The prime minister warned that the strikes, over labor market policies and social security cuts by his coalition government, will cause “absolutely enormous damage” to the Finnish economy.

According to local media reports, after taking office in June 2023, Orpo’s government planned to reform the labor market and tried to establish a more “export-driven labor market model” to reduce Finland’s fiscal deficit and enhance the country’s long-term competitiveness.

The proposed labor market reforms include limiting wage increases in industries other than export industries. The proposed cuts to social benefits include setting the first day of illness as unpaid and cutting earnings-related unemployment benefits. In addition, the reforms also include restrictions on strikes.
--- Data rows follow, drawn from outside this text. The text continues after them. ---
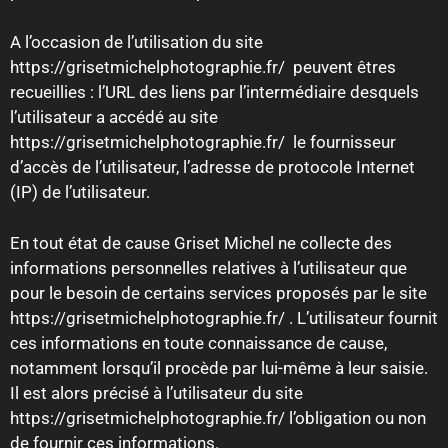
A l’occasion de l’utilisation du site
https://grisetmichelphotographie.fr/ peuvent êtres
recueillies : l’URL des liens par l’intermédiaire desquels
l’utilisateur a accédé au site
https://grisetmichelphotographie.fr/ le fournisseur
d’accès de l’utilisateur, l’adresse de protocole Internet
(IP) de l’utilisateur.
En tout état de cause Griset Michel ne collecte des
informations personnelles relatives à l’utilisateur que
pour le besoin de certains services proposés par le site
https://grisetmichelphotographie.fr/ . L’utilisateur fournit
ces informations en toute connaissance de cause,
notamment lorsqu’il procède par lui-même à leur saisie.
Il est alors précisé à l’utilisateur du site
https://grisetmichelphotographie.fr/ l’obligation ou non
de fournir ces informations.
Trade unions and opposition parties have accused the country’s governing parties of not revealing their extensive reform intentions before last spring’s parliamentary elections.
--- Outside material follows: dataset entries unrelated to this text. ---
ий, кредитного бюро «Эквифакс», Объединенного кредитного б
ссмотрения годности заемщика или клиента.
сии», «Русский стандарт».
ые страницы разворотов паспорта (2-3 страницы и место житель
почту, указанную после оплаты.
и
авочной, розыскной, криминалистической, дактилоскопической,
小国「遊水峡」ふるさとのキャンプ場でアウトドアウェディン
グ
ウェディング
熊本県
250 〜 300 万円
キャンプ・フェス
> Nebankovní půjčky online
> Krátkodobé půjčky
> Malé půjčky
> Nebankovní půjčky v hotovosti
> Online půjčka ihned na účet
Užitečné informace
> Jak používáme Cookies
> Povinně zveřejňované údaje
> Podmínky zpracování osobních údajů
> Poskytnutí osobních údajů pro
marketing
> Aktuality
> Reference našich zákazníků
However, Orpo said that the government had been open about its intentions if it came to power. Subsequently, negotiations were held with other parties, and a government program was created.

“We have the responsibility and authority, and we will take them (the reforms) forward,” said Orpo.

Following a large-scale strike that brought Finland to a standstill two weeks ago, a fresh wave of industry action began on Monday and will continue until Saturday.

Also on Tuesday, Orpo stated in parliament that the government plans to take even stricter austerity measures to balance state finances.

This week’s nationwide work stoppages are expected to affect early childhood education and care, railway services and local transportation, as well as shops and the food sector in major cities in Finland. Electricity production will also be halted at several power plants.

According to local media reports, up to 130,000 Finnish workers are expected to participate in the strikes this week. Director General of the Confederation of Finnish Industries Jyri Hakamies estimated last week that the strikes could cost the Finnish economy nearly 1 billion euros (about $1.07 billion).